### [WORK INSTRUCTION]
What is needed here is an exact repetition of the records below, beginning at the line that has "mail vermelden met hoeveel personen u de" and stopping after the line that has "Op zondag 10 november 2024 om 15.00".
—————
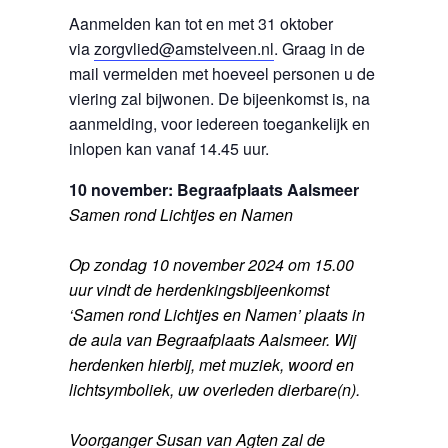
Aanmelden kan tot en met 31 oktober
via
zorgvlied@amstelveen.nl
. Graag in de
mail vermelden met hoeveel personen u de
viering zal bijwonen. De bijeenkomst is, na
aanmelding, voor iedereen toegankelijk en
inlopen kan vanaf 14.45 uur.
10 november: Begraafplaats Aalsmeer
Samen rond Lichtjes en Namen
Op zondag 10 november 2024 om 15.00
uur vindt de herdenkingsbijeenkomst
‘Samen rond Lichtjes en Namen’ plaats in
de aula van Begraafplaats Aalsmeer. Wij
herdenken hierbij, met muziek, woord en
lichtsymboliek, uw overleden dierbare(n).
Voorganger Susan van Agten zal de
—————
### [SOLUTION FOR THIS EXERCISE]
mail vermelden met hoeveel personen u de
viering zal bijwonen. De bijeenkomst is, na
aanmelding, voor iedereen toegankelijk en
inlopen kan vanaf 14.45 uur.
10 november: Begraafplaats Aalsmeer
Samen rond Lichtjes en Namen
Op zondag 10 november 2024 om 15.00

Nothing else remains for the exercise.